22/01/2011

La mort et le sexe

« Ceux qui ont tout fait pour que les cendres de Grisélidis Réal soient inhumées aux Rois, en raison de la dimension symbolique du lieu, doivent aussi admettre qu'il faut alors en respecter la règle du jeu : les personnalités de la République y sont ensevelies pour que le public puisse se recueillir sur leurs tombes dans la paix et la sérénité. Y importer un facteur de trouble violerait cette règle du jeu et porterait atteinte à cette dimension symbolique. »

 Il s'agit de la conclusion du billet de M. Soli Pardo consacré à la stèle contestée pour la tombe de Mme Réal.

Malheureusement, il n'y a que les bien-pensants qui établissent les règles du jeu.

La question qui se pose n'est pas de savoir si la stèle proposée a sa place au cimetière des Rois, mais simplement de savoir si elle a sa place dans un cimetière.

Si l'on s'en tient au seul cimetière des Rois, alors il faut en déduire qu'il y a des morts plus importants que d'autres qui continuent d'être humiliés après une vie d'humiliations permanentes.

J'aime bien la chanson de G. Brassens "la complainte des filles de joie" qui se termine sur ce vers : "Il s'en fallait de peu mon cher, que cette putain ne fût ta mère"...

 

Commentaires

Je crois que M. Pardo a raison.
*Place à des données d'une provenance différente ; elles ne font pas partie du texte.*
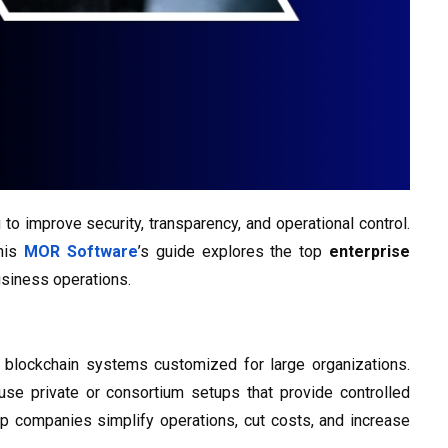
o improve security, transparency, and operational control.
This
MOR Software
’s guide explores the top
enterprise
siness operations.
 blockchain systems customized for large organizations.
use private or consortium setups that provide controlled
p companies simplify operations, cut costs, and increase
Les partisans de Mme Réal ont fait des pieds et des mains pour qu'elle soit enterrée aux Rois, et pas dans un autre cimetière.

C'est eux qui ont estimé que certains morts étaient plus importants que d'autres en insistant pour que sa dernière demeure se trouve dans la même enceinte que celle de Calvin.

Et il ne s'agit pas en fait de savoir si certains morts sont plus importants que d'autres. Les cimetières de Genève sont avant tout fait pour les familles et les proches des défunts.

À l'exception de celui des Rois, qui comporte un nombre important de tombes sur lesquelles vont se recueillir des personnes qui n'ont pas personnellement connu les défunts. C'est un cimetière avant tout fait pour le public, la collectivité, qui doit pouvoir venir s'y recueillir à l'abri des passions de la ville.

Y importer un élément passionnel viole la règle du jeu. Soit Mme Réal était inhumée dans un cimetière "pour familles", et la stèle y aurait été admise car elle y serait passée inaperçue. Soit elle est inhumée aux Rois, et il n'y a évidemment pas de stèle. Et c'est la famille qui a choisi les Rois, avec insistance.

Écrit par : Andrès Gomez | 22/01/2011

Bof! Finalement on s'en fou....

Écrit par : rose des sables | 22/01/2011

A Andrès Gomez

Et qui s'arroge le droit de décider qu'il y a ou qu'il n'y a pas de stèle ?
La stèle est-elle moins passionnelle dans un "cimetière pour familles", comme vous dites qu'au cimetière des Rois où elle pose problème. Je peine à saisir la nuance. Un cimetière est un cimetière et un monument funéraire n'y est pas plus choquant ici que là...ou il l'est autant. Croyez-vous sincèrement que cette stèle choque la morale publique ?
En transposant et en suivant votre raisonnement, on pourrait mettre une statue
"osée" aux Pâquis mais pas à Champel !

Écrit par : Anaxagore | 22/01/2011

Cher Monsieur,

La stèle fait débat, suscite des passions.

Pour cette seule raison, elle n'a pas sa place aux Rois.

Il n'y aurait aucun débat, aucune passion si la tombe de Mme Réal se trouvait dans un autre cimetière.

Quant à la statut "osée", elle aurait sa place tant à Champel qu'aux Pâquis, mais certainement pas dans la Cour de l'Hôtel de Ville...

Écrit par : Andrès Gomez | 22/01/2011

votre blog est remarquable tant pas les débats qu'il soulève que par le travail d'écriture!Bravo!